Les médecins assistants candidats spécialistes (MACS) en Belgique francophone s’inquiètent de leurs conditions de travail. Près de deux sur trois déclarent avoir déjà pris conscience, lors d’un stage, de ne plus être en état de poser un diagnostic ou un acte, et d’être un danger pour le patient, selon un sondage réalisé auprès de 1 100 MACS et dont les résultats sont répercutés par le site web du Spécialiste.

Ils sont 25 % à estimer que leur rythme de travail a un impact sur leur consommation de produits favorisant une dépendance, en l’occurrence alcool, tabac, herbe, cocaïne, psychotropes, antidouleur ou autres produits.

Plus d’un jeune médecin spécialiste sur trois pense qu’il ne ferait pas la médecine si c’était à refaire. "C’est très grave.

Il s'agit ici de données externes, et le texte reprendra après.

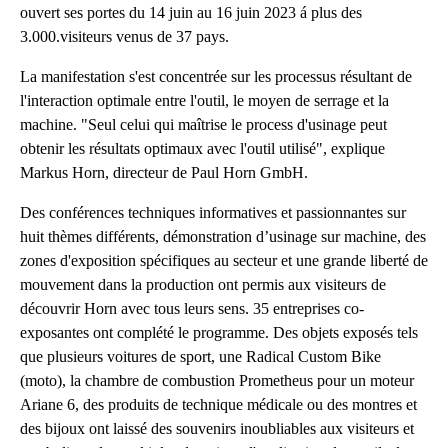
ouvert ses portes du 14 juin au 16 juin 2023 á plus des
3.000.visiteurs venus de 37 pays.
La manifestation s'est concentrée sur les processus résultant de
l'interaction optimale entre l'outil, le moyen de serrage et la
machine. "Seul celui qui maîtrise le process d'usinage peut
obtenir les résultats optimaux avec l'outil utilisé", explique
Markus Horn, directeur de Paul Horn GmbH.
Des conférences techniques informatives et passionnantes sur
huit thèmes différents, démonstration d’usinage sur machine, des
zones d'exposition spécifiques au secteur et une grande liberté de
mouvement dans la production ont permis aux visiteurs de
découvrir Horn avec tous leurs sens. 35 entreprises co-
exposantes ont complété le programme. Des objets exposés tels
que plusieurs voitures de sport, une Radical Custom Bike
(moto), la chambre de combustion Prometheus pour un moteur
Ariane 6, des produits de technique médicale ou des montres et
des bijoux ont laissé des souvenirs inoubliables aux visiteurs et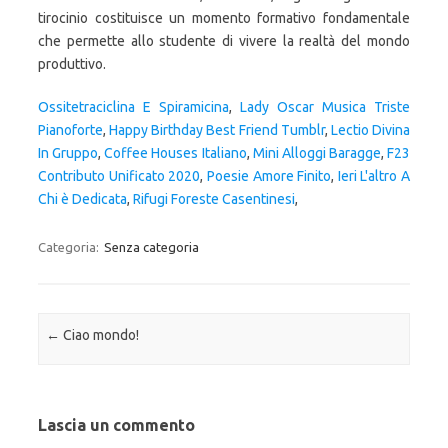
Ossitetraciclina E Spiramicina
,
Lady Oscar Musica Triste
Pianoforte
,
Happy Birthday Best Friend Tumblr
,
Lectio Divina
In Gruppo
,
Coffee Houses Italiano
,
Mini Alloggi Baragge
,
F23
Contributo Unificato 2020
,
Poesie Amore Finito
,
Ieri L'altro A
Chi è Dedicata
,
Rifugi Foreste Casentinesi
,
Categoria:
Senza categoria
Navigazione articolo
←
Ciao mondo!
Lascia un commento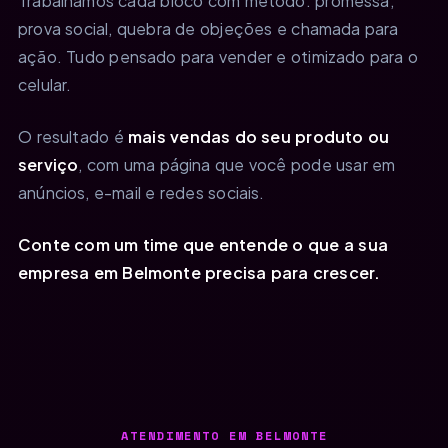
Trabalhamos cada bloco com método: promessa,
prova social, quebra de objeções e chamada para
ação. Tudo pensado para vender e otimizado para o
celular.
O resultado é
mais vendas do seu produto ou
serviço
, com uma página que você pode usar em
anúncios, e-mail e redes sociais.
Conte com um time que entende o que a sua
empresa em Belmonte precisa para crescer.
ATENDIMENTO EM BELMONTE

On fait le plus beau métier du monde, parfois de la plus laide des façons. Les médecins devraient être davantage considérés, surtout au début de leur formation car nous ne rechignons pas à travailler. Nous réclamons juste des conditions de travail plus acceptables", commente Jérôme Lechien, président du Comité interuniversitaire des MACS.

Dans un mémorandum, le Comité propose de "solliciter des inspecteurs du travail afin de vérifier le respect de la loi dans les hôpitaux".

Globalement, 56 % des MACS dénoncent des horaires dépassant leur contrat de travail. Le Comité souhaite également discuter de la création d’un système de pointage pour les MACS afin de mieux objectiver leur temps de travail.

492 numéros Inami promis aux futurs médecins

Le gouvernement de la Fédération Wallonie-Bruxelles a décidé, mercredi, de maintenir en 2019 le relèvement décidé l’an dernier du sous-quota de jeunes médecins qui seront autorisés cette année à se spécialiser en médecine générale.

Début 2018, face à la pénurie de médecins généralistes dans plusieurs régions de Wallonie, le gouvernement francophone avait en effet décidé de porter de 32 % à 43 % le sous-quota de nouveaux diplômés qui pourront se spécialiser en médecine générale.

Ce renouvellement permettra à 211 étudiants de suivre cette filière cette année. En Belgique, le nombre de médecins est contingenté par le pouvoir fédéral, avec une répartition entre nord et sud du pays.

Pour cette année, le quota global de numéros Inami promis aux nouveaux médecins francophones est de 492.

Depuis la 6e réforme de l’État, chaque Communauté, tout en se conformant au quota qui est attribué, peut toutefois décider de sous-quotas de spécialisation en fonction des besoins rencontrés sur le terrain.